The Phenomenon that is Johan de Meij

For my many sins, I am a musician and not just a depressive dude with a camera.  I play the French horn.  Some might even say that I’m a French French horn player, without being corrected by my autocorrect.  So this music thing…  I play the horn in a Wind Band, in Cholet, in the Anjou region of France, with good food and wine.  I wonder what decided me to join them…  There are a series of concerts every year with each concert having a given theme.  This next concert’s theme is about the planets.  The programme will be The Planets, by Gustav Holst, and the third Symphony by Johan de Meij, Planet Earth.

If you want to read Wikipedia to tell you about the Planets by Holst, then you can click here.  I will now give you my version of events.  Gustav Holst, a man with Swedish, German, and Latvian origins but born in England, wrote a series of pieces that made up the Planets Suite.  His ancestors must have settled before Brexit!  This was ground-breaking stuff, akin to Stravinsky and his Rites of Spring.  However, this program is about the planets, so we’ll leave Spring to Igor, the composer and not Frankenstein’s whacky assistant.  As any trailblazer will tell, they just weren’t ready for it man, and that it was ahead of its time, which to be fair, it was.  He started writing the suite in 1914, and the first movement was “Mars, the bringer of War.”  Quite eerie when you think about what happened in 1914.  Composing finished in 1917 and the première took place at Queen’s Hall, on the 29th of September, in 1918.  There were seven movements, and when I was a child, I always wondered why the planet Pluto wasn’t included.  What did they have against Mickey Mouse’s dog???  Then I learnt Pluto was only discovered in 1930.  The poor planet was demoted in 2006 and is no longer considered a planet but is still a heavenly body…  Just like Yours Truly!

This music that first disturbed people, has, over time, and thanks to John Williams, become the music of space and the stars, wars or no wars.  Some have accused John Williams of nicking everything in the first movement, Mars the bringer of War, and using it to compose the music to Star Wars.  I’m not saying he nicked it, but… A nice American gentleman, Charles Cornell, has exposed his point of view in a YouTube video 

When you look at it like that you can get where those people are coming from.  But in a completely nonpartial way, I couldn’t give a flying fart.  Both composers’ music is wonderful, and I think one could call it more homage than pilfering.
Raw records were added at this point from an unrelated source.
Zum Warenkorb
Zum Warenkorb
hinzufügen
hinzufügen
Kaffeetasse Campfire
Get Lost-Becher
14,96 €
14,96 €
Mind you, there are certain similarities.

When you look at the Planets Suite, you notice the Earth isn’t mentioned.  One person that noticed this and who could do something about it, is a certain Johan de Meij, whose name is engraved on a plaque on our rehearsal room in the Cholet Conservatoire.  A Dutch trombonist, he moved into composition, arranging, and conducting.  In the Wind Band world, he is very well known and respected.  Nearly all of us will have played some of his music at one stage in our careers.
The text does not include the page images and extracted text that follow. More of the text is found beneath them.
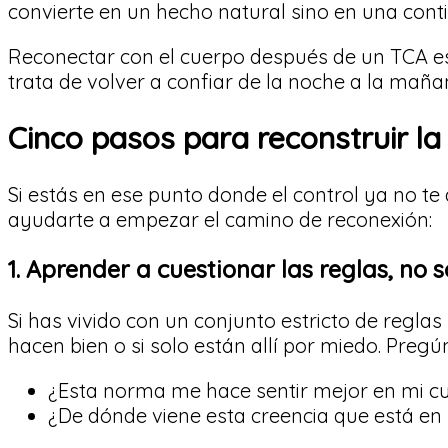
convierte en un hecho natural sino en una conti
Reconectar con el cuerpo después de un TCA es
trata de volver a confiar de la noche a la maña
Cinco pasos para reconstruir la
Si estás en ese punto donde el control ya no te
ayudarte a empezar el camino de reconexión:
1. Aprender a cuestionar las reglas, no s
Si has vivido con un conjunto estricto de regl
hacen bien o si solo están allí por miedo. Pregú
¿Esta norma me hace sentir mejor en mi 
¿De dónde viene esta creencia que está en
The third Symphony takes us from the beginning of our Lonely Planet, Planet Earth, ending with Mother Earth.  It isn’t as much a narrative, but a more auditory exposition of ideas in an abstract form.  A soundtrack with electronic sounds helps the symphony become one musical experience as opposed to the classical three separate movements.  Planet Earth really is a continuation of Holst’s Planets.

It’s a whopping significant piece and a joy to play despite a few difficulties to challenge the horn player.  We were very fortunate to have Johan come and visit us, not just to say Hallo, but to explain the piece to us, conduct us and rehearse us.  The poor lad was full of cold, but shared his wisdom and experience with us, which I’m sure will prove itself invaluable for our performance on the 14th of November in the Théâtre Saint Louis in Cholet.  We worked on aural skills listening to the chords and listening to them to adjust the tuning and seeing where we fit into those chords. It might be an insignificant detail to you, but the seats are very comfortable and the acoustics are pretty damned good too!.  Holst couldn’t make it. Must have had something else in his diary for that weekend!